_Material for the task_:
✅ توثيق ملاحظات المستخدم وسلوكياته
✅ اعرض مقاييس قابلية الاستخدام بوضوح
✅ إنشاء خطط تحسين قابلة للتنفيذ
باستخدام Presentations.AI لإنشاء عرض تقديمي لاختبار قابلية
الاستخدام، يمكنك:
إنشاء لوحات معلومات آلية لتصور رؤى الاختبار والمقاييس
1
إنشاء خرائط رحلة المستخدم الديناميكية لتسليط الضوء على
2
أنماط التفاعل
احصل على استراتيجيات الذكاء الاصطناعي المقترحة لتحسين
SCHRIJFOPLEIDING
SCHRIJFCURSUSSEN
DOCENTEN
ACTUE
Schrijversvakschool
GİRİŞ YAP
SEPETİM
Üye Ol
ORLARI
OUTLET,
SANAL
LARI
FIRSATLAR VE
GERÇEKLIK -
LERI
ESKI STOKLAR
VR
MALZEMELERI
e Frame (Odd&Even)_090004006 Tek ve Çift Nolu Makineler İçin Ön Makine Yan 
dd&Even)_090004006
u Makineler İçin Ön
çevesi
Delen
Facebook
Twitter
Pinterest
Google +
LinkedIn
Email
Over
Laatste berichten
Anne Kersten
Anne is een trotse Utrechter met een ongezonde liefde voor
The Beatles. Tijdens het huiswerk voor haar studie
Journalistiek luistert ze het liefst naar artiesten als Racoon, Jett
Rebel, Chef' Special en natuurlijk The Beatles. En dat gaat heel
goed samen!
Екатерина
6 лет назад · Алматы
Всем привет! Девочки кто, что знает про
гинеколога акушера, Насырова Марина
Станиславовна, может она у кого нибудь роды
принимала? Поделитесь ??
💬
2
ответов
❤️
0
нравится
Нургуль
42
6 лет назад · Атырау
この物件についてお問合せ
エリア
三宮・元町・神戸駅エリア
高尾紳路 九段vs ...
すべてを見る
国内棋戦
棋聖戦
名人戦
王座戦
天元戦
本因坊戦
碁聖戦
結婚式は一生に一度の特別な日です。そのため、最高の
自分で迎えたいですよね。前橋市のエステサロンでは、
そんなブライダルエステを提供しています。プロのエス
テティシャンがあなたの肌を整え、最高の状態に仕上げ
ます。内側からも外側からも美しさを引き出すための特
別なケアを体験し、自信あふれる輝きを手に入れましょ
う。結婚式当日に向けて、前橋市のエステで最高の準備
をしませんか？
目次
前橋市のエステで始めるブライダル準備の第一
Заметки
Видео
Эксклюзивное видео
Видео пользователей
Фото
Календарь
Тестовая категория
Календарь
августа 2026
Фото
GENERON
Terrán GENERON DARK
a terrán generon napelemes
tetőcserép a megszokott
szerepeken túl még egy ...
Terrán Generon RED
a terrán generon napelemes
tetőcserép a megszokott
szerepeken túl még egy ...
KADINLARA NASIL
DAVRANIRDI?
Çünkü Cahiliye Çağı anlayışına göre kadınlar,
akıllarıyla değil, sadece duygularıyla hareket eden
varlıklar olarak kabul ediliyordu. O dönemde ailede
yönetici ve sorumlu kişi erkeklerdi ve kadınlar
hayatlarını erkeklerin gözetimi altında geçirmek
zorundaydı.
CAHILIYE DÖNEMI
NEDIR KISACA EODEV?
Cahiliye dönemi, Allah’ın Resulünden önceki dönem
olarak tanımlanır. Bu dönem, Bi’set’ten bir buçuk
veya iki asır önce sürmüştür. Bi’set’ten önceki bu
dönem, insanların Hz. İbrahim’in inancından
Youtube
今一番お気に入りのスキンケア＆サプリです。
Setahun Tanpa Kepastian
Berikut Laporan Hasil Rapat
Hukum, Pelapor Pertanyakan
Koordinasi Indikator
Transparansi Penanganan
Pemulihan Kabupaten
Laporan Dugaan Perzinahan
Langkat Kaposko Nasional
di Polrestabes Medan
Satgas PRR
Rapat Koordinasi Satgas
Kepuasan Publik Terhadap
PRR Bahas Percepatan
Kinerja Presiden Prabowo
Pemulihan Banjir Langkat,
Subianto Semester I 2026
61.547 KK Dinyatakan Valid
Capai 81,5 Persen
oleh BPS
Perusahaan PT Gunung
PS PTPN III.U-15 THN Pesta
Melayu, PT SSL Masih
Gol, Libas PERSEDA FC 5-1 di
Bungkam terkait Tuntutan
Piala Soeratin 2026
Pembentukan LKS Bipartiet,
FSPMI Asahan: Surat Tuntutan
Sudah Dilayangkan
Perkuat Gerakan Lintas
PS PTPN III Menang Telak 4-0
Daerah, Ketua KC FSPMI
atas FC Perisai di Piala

--

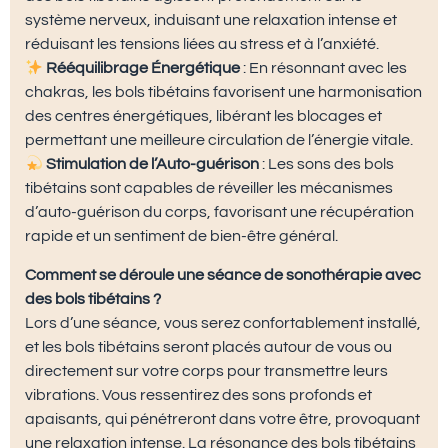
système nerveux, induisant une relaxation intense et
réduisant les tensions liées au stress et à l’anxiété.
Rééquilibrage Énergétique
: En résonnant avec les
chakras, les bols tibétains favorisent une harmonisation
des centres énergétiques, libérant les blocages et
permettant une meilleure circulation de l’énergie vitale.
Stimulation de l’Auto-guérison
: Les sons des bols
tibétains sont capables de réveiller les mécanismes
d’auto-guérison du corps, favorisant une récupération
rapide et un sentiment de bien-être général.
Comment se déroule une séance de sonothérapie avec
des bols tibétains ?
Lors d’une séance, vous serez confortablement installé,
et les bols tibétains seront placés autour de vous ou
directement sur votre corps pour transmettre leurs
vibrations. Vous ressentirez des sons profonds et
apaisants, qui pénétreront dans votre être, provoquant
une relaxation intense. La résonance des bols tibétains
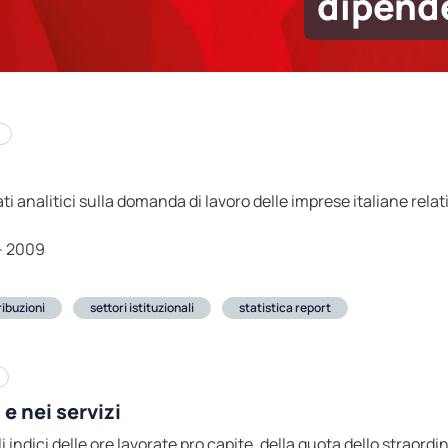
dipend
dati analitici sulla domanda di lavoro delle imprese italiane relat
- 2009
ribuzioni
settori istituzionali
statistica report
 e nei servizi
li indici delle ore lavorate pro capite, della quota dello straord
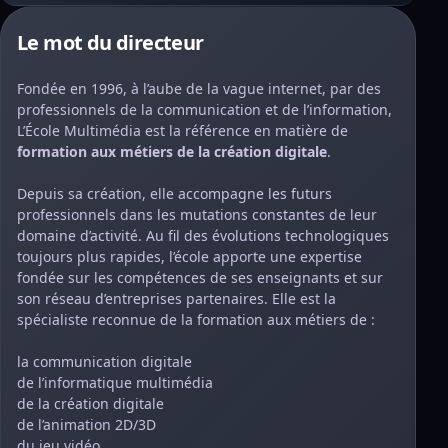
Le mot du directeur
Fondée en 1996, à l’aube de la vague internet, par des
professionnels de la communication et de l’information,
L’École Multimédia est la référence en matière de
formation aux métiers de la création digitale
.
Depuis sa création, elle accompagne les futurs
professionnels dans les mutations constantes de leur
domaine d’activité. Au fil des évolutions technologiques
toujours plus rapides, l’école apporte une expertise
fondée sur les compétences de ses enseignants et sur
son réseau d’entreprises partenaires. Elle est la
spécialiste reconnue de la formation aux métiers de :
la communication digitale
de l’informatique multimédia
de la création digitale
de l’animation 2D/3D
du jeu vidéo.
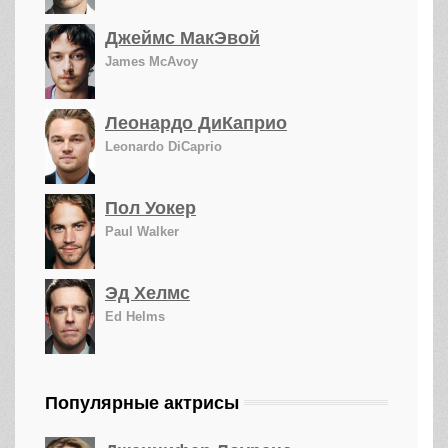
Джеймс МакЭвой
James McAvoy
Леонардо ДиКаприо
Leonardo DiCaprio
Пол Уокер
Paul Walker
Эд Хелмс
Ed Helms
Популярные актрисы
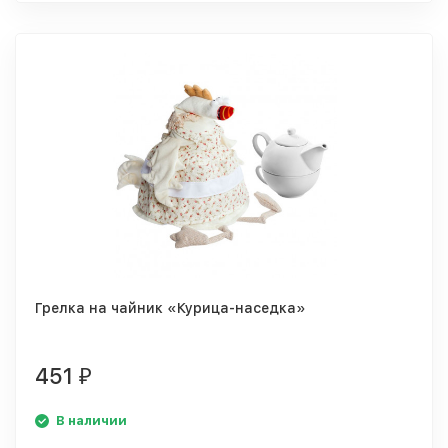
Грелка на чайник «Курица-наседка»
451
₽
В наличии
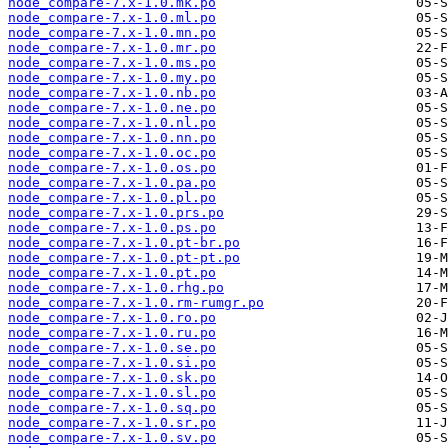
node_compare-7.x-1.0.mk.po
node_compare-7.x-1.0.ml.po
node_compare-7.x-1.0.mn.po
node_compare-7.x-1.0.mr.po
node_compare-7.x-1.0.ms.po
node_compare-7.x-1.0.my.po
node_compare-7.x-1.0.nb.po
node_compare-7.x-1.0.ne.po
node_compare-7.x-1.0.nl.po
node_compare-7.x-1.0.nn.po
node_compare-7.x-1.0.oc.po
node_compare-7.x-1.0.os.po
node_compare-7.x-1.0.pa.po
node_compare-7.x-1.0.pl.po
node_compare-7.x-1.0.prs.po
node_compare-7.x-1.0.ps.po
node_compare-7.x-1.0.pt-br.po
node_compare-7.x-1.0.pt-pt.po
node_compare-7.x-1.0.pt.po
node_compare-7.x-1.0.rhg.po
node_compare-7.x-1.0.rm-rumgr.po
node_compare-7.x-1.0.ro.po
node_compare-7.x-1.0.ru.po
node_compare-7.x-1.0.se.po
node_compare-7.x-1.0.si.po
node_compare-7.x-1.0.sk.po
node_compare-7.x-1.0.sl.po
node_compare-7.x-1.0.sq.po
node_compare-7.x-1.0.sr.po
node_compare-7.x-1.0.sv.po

_Exercise details_:
Within the material above, output exactly the lines from the one with "node_compare-7.x-1.0.sk.po" through the one with "node_compare-7.x-1.0.sv.po", end lines included, and nothing besides.

_Result of the task_:
node_compare-7.x-1.0.sk.po
node_compare-7.x-1.0.sl.po
node_compare-7.x-1.0.sq.po
node_compare-7.x-1.0.sr.po
node_compare-7.x-1.0.sv.po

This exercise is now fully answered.